Again everyone, thanks for all of your input. It is nice to know that other programs out there do not have these problems, and that our attendings claim that "it's like this everywhere" is unfounded. All of the residents here have been talking about going to the GME, but we are a bit worried about the potential fallout. There is a bit of a silver lining, though. We had a new chairperson start this month, and he seems like he will be a proponent of change for the better. It is interesting, though, how quickly our program slumped to the state that it is now in following the exit of our former chair (about 18 months).

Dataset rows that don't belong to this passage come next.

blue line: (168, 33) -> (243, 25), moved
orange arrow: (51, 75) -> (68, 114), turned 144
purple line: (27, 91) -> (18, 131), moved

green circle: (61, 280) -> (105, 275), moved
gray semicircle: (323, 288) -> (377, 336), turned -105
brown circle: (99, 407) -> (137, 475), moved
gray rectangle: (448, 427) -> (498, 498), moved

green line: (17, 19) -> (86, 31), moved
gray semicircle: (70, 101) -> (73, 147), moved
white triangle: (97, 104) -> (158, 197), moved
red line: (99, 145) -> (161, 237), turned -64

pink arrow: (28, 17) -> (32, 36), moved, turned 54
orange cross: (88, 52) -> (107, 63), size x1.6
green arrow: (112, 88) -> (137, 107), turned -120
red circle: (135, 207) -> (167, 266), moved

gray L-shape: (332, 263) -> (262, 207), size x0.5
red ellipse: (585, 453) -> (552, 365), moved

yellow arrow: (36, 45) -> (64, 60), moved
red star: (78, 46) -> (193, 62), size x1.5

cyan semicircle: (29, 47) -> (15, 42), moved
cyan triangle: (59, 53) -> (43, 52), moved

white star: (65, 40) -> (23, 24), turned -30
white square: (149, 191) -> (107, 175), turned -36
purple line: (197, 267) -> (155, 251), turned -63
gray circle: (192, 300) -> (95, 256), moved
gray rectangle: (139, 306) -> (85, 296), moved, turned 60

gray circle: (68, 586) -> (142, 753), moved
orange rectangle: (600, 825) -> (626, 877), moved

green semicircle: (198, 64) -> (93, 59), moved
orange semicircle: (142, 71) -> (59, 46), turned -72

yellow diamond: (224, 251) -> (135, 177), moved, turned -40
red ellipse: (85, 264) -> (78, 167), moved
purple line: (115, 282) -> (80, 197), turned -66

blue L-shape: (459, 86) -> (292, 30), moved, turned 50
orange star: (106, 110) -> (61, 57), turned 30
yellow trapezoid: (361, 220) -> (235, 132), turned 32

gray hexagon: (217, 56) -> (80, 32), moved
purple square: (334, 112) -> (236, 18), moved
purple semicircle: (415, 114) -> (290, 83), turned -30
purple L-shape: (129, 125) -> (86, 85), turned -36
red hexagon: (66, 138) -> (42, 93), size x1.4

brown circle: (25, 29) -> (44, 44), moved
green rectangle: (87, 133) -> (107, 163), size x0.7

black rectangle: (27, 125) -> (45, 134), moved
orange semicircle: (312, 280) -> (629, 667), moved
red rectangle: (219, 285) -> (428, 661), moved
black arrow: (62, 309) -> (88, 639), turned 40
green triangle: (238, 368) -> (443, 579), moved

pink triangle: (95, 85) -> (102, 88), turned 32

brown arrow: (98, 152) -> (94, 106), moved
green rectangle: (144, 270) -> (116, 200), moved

However, I would like to get opinions on a few more issues, if everyone would be so kind:

1. How much elective time do most programs get? One of the reasons that I came to this program was because they offered 6 months of elective time. These electives can be taken at outside institutions. This was important to me because I'm interested in forensics, and want to do electives in forensics and pediatric pathology (we see zero peds here now, since they closed our children's hospital and we do not have an organized peds rotation). However, because of budget cutbacks, the PA at one of our sister hospitals was laid off and now we have to cover that hospital as a surgical path rotation for four months. To even out the schedule, they took away two of our elective months, one of our blood bank months, and one of our autopsy months. To add insult to injury, we do not yet have an official description of this new rotation nor a letter of agreement with the hospital to make it official.

2. Our hospital no longer has a dermatologist, and one of the big plastic surgeons left. So we have minimal dermpath. We did have an excellent adjunct dermpath attending who would come and lecture and review unknown slides for two 90 minute sessions per month. However, that attending has since been let go, and our dermpath lectures are now 60 min about every 3 months. How much dermpath do other people get exposure to?

I know that everyone has been asking me which program I am at. The reason I have not mentioned which program is that my fellow residents have asked me not to do so, out of concern that their reputation might be tarnished once they head out to fellowship. Besides, I think that there are enough clues within my posts and my profile for the inquiring mind to decipher.
 
Have you considered transferring to a different program??